■ Action item ■
The full set of entries has to be output exactly.

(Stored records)
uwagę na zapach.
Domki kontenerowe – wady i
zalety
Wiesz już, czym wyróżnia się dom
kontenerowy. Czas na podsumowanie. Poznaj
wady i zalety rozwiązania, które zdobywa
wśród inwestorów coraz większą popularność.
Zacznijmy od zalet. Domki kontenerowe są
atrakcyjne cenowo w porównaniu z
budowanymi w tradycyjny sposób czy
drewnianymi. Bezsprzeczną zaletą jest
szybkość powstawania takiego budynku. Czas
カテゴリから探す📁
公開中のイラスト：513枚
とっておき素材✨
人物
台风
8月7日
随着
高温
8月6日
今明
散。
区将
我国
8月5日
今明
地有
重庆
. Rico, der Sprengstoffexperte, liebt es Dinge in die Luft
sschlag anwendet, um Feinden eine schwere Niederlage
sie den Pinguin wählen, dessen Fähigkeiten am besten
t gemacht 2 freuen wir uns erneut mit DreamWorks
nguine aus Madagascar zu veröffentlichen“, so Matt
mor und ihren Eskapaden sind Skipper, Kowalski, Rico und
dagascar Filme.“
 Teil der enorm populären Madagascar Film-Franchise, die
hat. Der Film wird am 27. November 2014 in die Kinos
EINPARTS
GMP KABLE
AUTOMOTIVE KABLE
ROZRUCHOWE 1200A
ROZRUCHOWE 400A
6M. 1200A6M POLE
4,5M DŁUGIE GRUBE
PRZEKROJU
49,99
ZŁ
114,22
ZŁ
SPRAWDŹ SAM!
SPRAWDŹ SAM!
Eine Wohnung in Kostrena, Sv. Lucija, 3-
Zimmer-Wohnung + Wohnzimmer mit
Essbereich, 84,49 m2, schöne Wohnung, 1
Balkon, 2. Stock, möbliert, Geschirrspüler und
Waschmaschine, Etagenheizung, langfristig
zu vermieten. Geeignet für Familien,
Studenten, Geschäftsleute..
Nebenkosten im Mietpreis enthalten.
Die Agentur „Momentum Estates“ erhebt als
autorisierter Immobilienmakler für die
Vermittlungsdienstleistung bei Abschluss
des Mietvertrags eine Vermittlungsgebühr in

■ Expected answer ■
uwagę na zapach.
Domki kontenerowe – wady i
zalety
Wiesz już, czym wyróżnia się dom
kontenerowy. Czas na podsumowanie. Poznaj
wady i zalety rozwiązania, które zdobywa
wśród inwestorów coraz większą popularność.
Zacznijmy od zalet. Domki kontenerowe są
atrakcyjne cenowo w porównaniu z
budowanymi w tradycyjny sposób czy
drewnianymi. Bezsprzeczną zaletą jest
szybkość powstawania takiego budynku. Czas
カテゴリから探す📁
公開中のイラスト：513枚
とっておき素材✨
人物
台风
8月7日
随着
高温
8月6日
今明
散。
区将
我国
8月5日
今明
地有
重庆
. Rico, der Sprengstoffexperte, liebt es Dinge in die Luft
sschlag anwendet, um Feinden eine schwere Niederlage
sie den Pinguin wählen, dessen Fähigkeiten am besten
t gemacht 2 freuen wir uns erneut mit DreamWorks
nguine aus Madagascar zu veröffentlichen“, so Matt
mor und ihren Eskapaden sind Skipper, Kowalski, Rico und
dagascar Filme.“
 Teil der enorm populären Madagascar Film-Franchise, die
hat. Der Film wird am 27. November 2014 in die Kinos
EINPARTS
GMP KABLE
AUTOMOTIVE KABLE
ROZRUCHOWE 1200A
ROZRUCHOWE 400A
6M. 1200A6M POLE
4,5M DŁUGIE GRUBE
PRZEKROJU
49,99
ZŁ
114,22
ZŁ
SPRAWDŹ SAM!
SPRAWDŹ SAM!
Eine Wohnung in Kostrena, Sv. Lucija, 3-
Zimmer-Wohnung + Wohnzimmer mit
Essbereich, 84,49 m2, schöne Wohnung, 1
Balkon, 2. Stock, möbliert, Geschirrspüler und
Waschmaschine, Etagenheizung, langfristig
zu vermieten. Geeignet für Familien,
Studenten, Geschäftsleute..
Nebenkosten im Mietpreis enthalten.
Die Agentur „Momentum Estates“ erhebt als
autorisierter Immobilienmakler für die
Vermittlungsdienstleistung bei Abschluss
des Mietvertrags eine Vermittlungsgebühr in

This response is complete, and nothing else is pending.